Sitting on the bed at night playing my guitar, all is peaceful as I watch the rain against the window. The colors continually shift into new Impressionistic patterns as the rain and glass refract the glare from street lights, traffic lights, and cars. The colors have a liquid flow not unlike the lava lamp my childhood dentist had in his waiting room.
With all this tranquility, I naturally think about cemetery rain. Great name for a song, huh? "Cemetery Rain."
More specifically, about how no one ever visits a cemetery when it’s raining. I used to be one of those people. But a few days later, I find myself driving around Cathedral Cemetery (est. 1876) in New Castle County, Delaware, hopping out of my car here and there to grab a few shots with an umbrella over my head. When the rain gets heavier, I simply shoot out the car window. With the exception of the occasional funeral, I’m alone in a cemetery when it’s raining. It’s a very quiet place. As Cathedral Cemetery’s website says, “when our temporal world requires refuge, our cemeteries offer solace.”
Being here brings to mind the old Velvet Underground song, “Who Loves the Sun:”
When you play guitar while looking out at the rain, you find yourself playing to the rhythm of the weather, the rain gently tapping against the window pane. Which is not unlike visiting a cemetery in the rain – you play to the rhythm of the weather. You’d be surprised at the new things you see, once you get yourself past the inconvenience of it all − strange dampness forming on headstones, water dripping off plant leaves, marble monuments glistening. The odd patterns that formed on this mausoleum above as the moisture soaked into the granite made me realize that this stoic material is not impervious to change.
I wouldn’t have even noticed this flat-to-the-ground headstone if it wasn’t for the wet, red artificial flower resting forlornly at its base. A lot of people assume headstones just fall over, and that is why they’re flush with the ground. Who would’ve known they do this on purpose in Scotland? In Glasgow, any rickety headstone is placed flat for safety reasons. Unfortunately, a playing child was once killed when an old tombstone fell on him, prompting the practice.

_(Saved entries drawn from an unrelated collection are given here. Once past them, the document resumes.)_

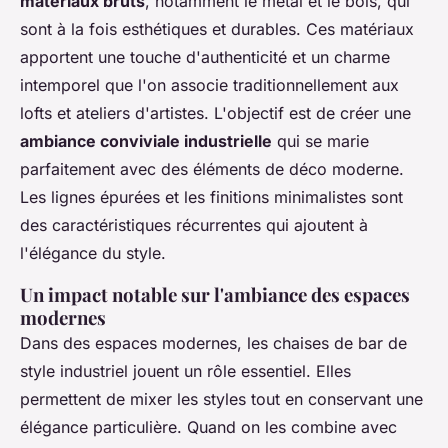
matériaux bruts
, notamment le métal et le bois, qui
sont à la fois esthétiques et durables. Ces matériaux
apportent une touche d'authenticité et un charme
intemporel que l'on associe traditionnellement aux
lofts et ateliers d'artistes. L'objectif est de créer une
ambiance conviviale industrielle
qui se marie
parfaitement avec des éléments de déco moderne.
Les lignes épurées et les finitions minimalistes sont
des caractéristiques récurrentes qui ajoutent à
l'élégance du style.
Un impact notable sur l'ambiance des espaces
modernes
Dans des espaces modernes, les chaises de bar de
style industriel jouent un rôle essentiel. Elles
permettent de mixer les styles tout en conservant une
élégance particulière. Quand on les combine avec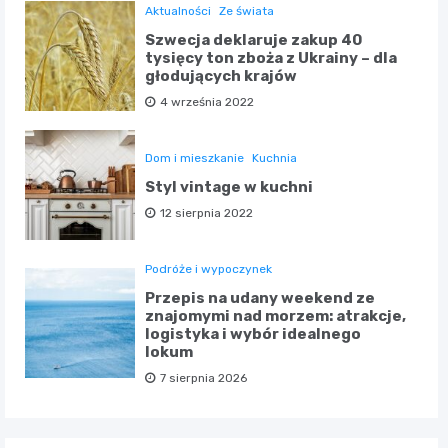
Aktualności
Ze świata
Szwecja deklaruje zakup 40
tysięcy ton zboża z Ukrainy – dla
głodujących krajów
4 września 2022
Dom i mieszkanie
Kuchnia
Styl vintage w kuchni
12 sierpnia 2022
Podróże i wypoczynek
Przepis na udany weekend ze
znajomymi nad morzem: atrakcje,
logistyka i wybór idealnego
lokum
7 sierpnia 2026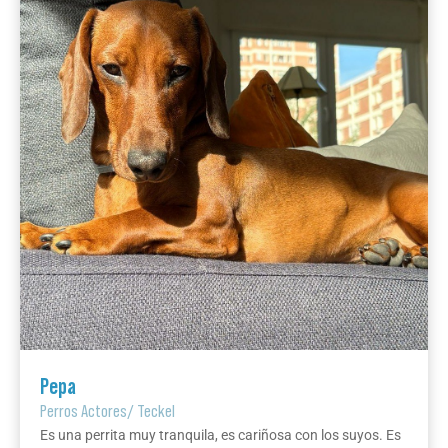
Pepa
Perros Actores
/
Teckel
Es una perrita muy tranquila, es cariñosa con los suyos. Es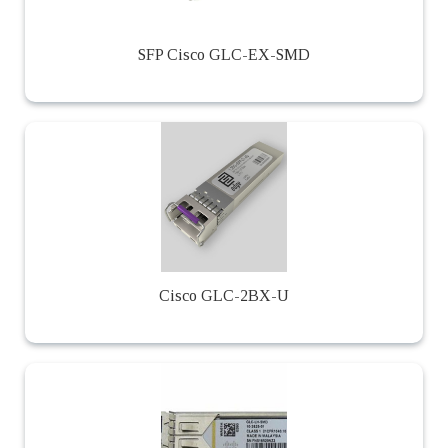
SFP Cisco GLC-EX-SMD
Cisco GLC-2BX-U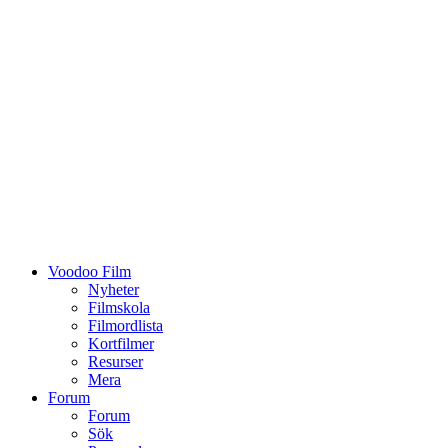
Voodoo Film
Nyheter
Filmskola
Filmordlista
Kortfilmer
Resurser
Mera
Forum
Forum
Sök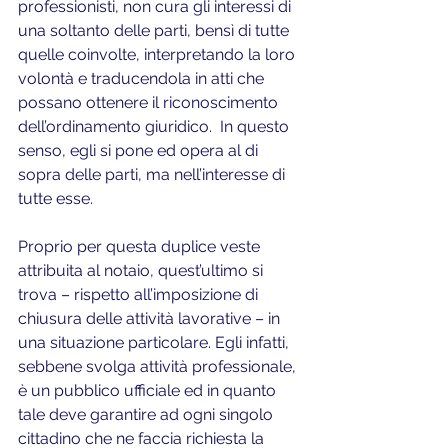
professionisti, non cura gli interessi di 
una soltanto delle parti, bensì di tutte 
quelle coinvolte, interpretando la loro 
volontà e traducendola in atti che 
possano ottenere il riconoscimento 
dell’ordinamento giuridico.  In questo 
senso, egli si pone ed opera al di 
sopra delle parti, ma nell’interesse di 
tutte esse.
Proprio per questa duplice veste 
attribuita al notaio, quest’ultimo si 
trova – rispetto all’imposizione di 
chiusura delle attività lavorative – in 
una situazione particolare. Egli infatti, 
sebbene svolga attività professionale, 
è un pubblico ufficiale ed in quanto 
tale deve garantire ad ogni singolo 
cittadino che ne faccia richiesta la 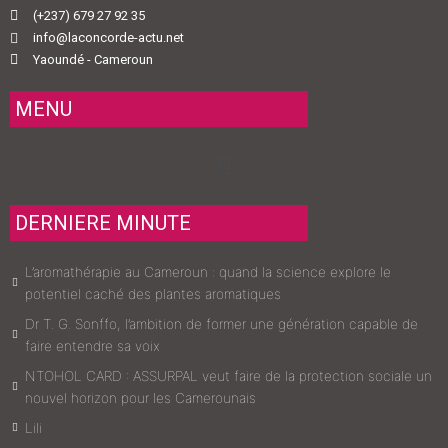
(+237) 679 27 92 35
info@laconcorde-actu.net
Yaoundé - Cameroun
MENU
Menu
DERNIERE MINUTE
L’aromathérapie au Cameroun : quand la science explore le
potentiel caché des plantes aromatiques
Dr T. G. Sonffo, l’ambition de former une génération capable de
faire entendre sa voix
NTOHOL CARD : ASSURPAL veut faire de la protection sociale un
nouvel horizon pour les Camerounais
Lili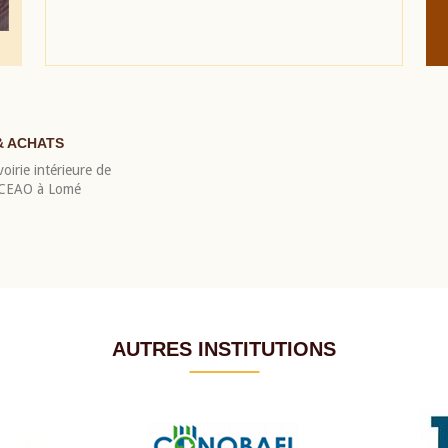
& ACHATS
oirie intérieure de
 BCEAO à Lomé
AUTRES INSTITUTIONS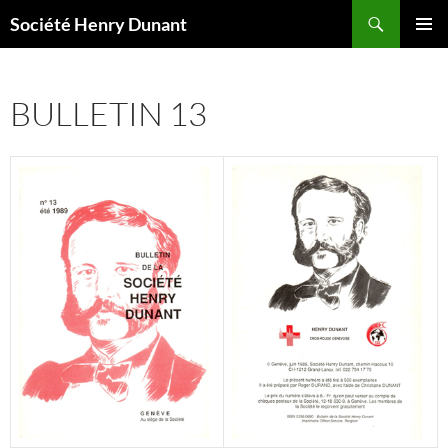
Aller
Recherche
Société Henry Dunant
au
MENU
contenu
PRINCI
BULLETIN 13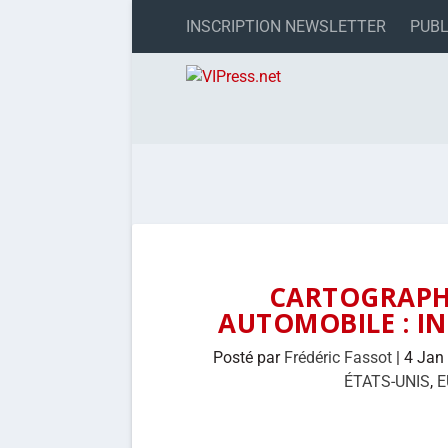
INSCRIPTION NEWSLETTER
PUBL
CARTOGRAPHI
AUTOMOBILE : IN
Posté par
Frédéric Fassot
|
4 Jan
ÉTATS-UNIS
,
E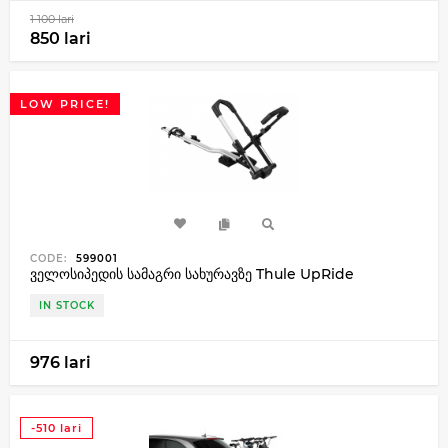
1 100 lari
850 lari
LOW PRICE!
CODE:
599001
ველოსიპედის სამაგრი სახურავზე Thule UpRide
IN STOCK
976 lari
-510 lari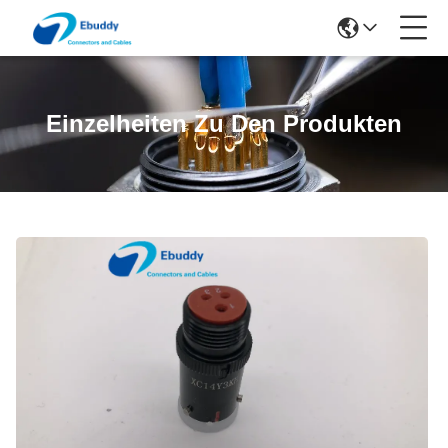
Einzelheiten Zu Den Produkten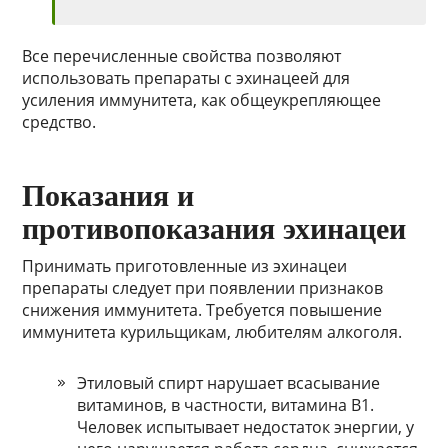
Все перечисленные свойства позволяют
использовать препараты с эхинацеей для
усиления иммунитета, как общеукрепляющее
средство.
Показания и
противопоказания эхинацеи
Принимать приготовленные из эхинацеи
препараты следует при появлении признаков
снижения иммунитета. Требуется повышение
иммунитета курильщикам, любителям алкоголя.
Этиловый спирт нарушает всасывание
витаминов, в частности, витамина В1.
Человек испытывает недостаток энергии, у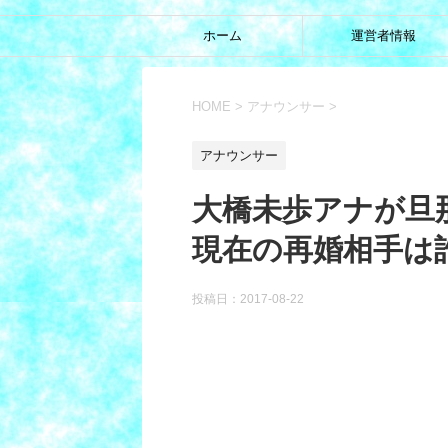
ホーム
運営者情報
HOME
>
アナウンサー
>
アナウンサー
大橋未歩アナが旦
現在の再婚相手は
投稿日：
2017-08-22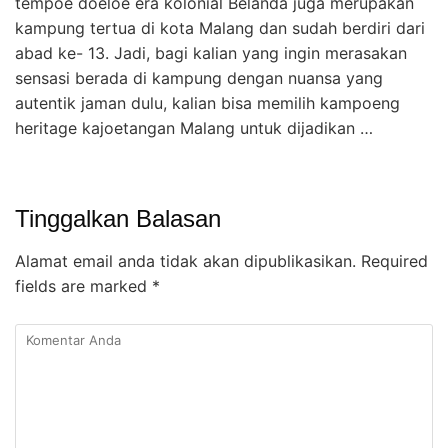
tempoe doeloe era kolonial Belanda juga merupakan
kampung tertua di kota Malang dan sudah berdiri dari
abad ke- 13. Jadi, bagi kalian yang ingin merasakan
sensasi berada di kampung dengan nuansa yang
autentik jaman dulu, kalian bisa memilih kampoeng
heritage kajoetangan Malang untuk dijadikan …
Tinggalkan Balasan
Alamat email anda tidak akan dipublikasikan.
Required
fields are marked
*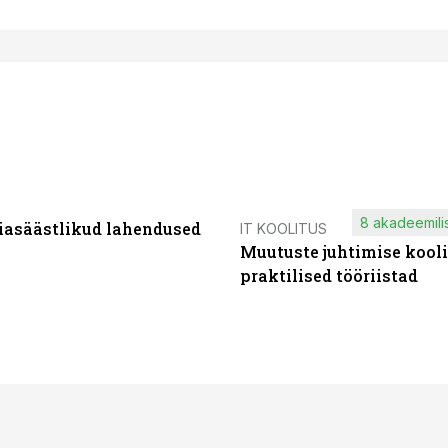
8 akadeemilis
iasäästlikud lahendused
IT KOOLITUS
Muutuste juhtimise kooli
praktilised tööriistad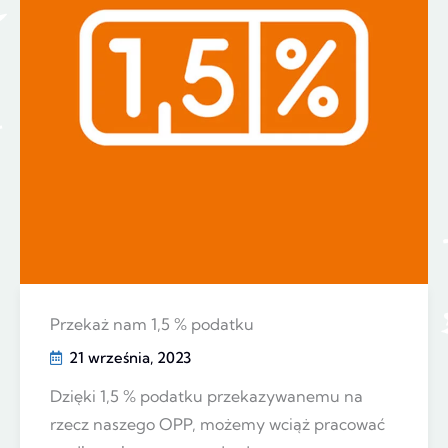
Przekaż nam 1,5 % podatku
21 września, 2023
Dzięki 1,5 % podatku przekazywanemu na
rzecz naszego OPP, możemy wciąż pracować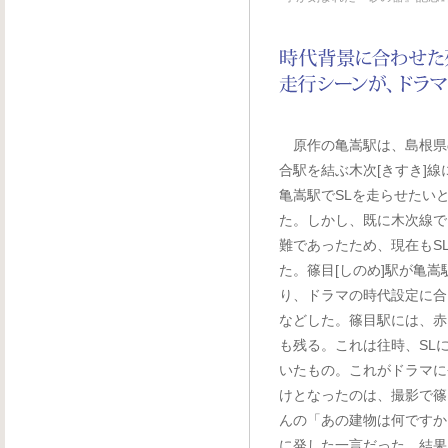
原作の亀嵩駅は、島根県
合駅を結ぶ木次[きすき]
亀嵩駅でSLを走らせたい
た。しかし、既に木次線で
難であったため、現在もS
た。篠目[しのめ]駅が亀
り、ドラマの時代設定に合
などした。篠目駅には、赤
も残る。これは往時、SL
いたもの。これがドラマに
けとなったのは、撮影で篠
んの「あの建物は何ですか
に発した一言だった。結果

It sounds counter-intuitive, but you really can’t take a bad photograph during a cemetery rain. You would think it would be severely limiting, given the conditions. Sure you may not be able to control every aspect of the photographs you make, but nature may help you create something you would never have thought possible. Like playing guitar during a rain, it alters your mood. When I photograph cemeteries under less than ideal weather conditions, it’s very much like allowing the rain and color patterns on my window to influence my playing. Sometimes it doesn’t work out, but it always adds a new creative dimension that helps me leave the temporal world. When I can’t quite coax what I feel out of the instrument, however, I take solace in the words of guitar virtuoso Leo Kottke, who said, “A guitar sounds good even if you drop it on the floor.”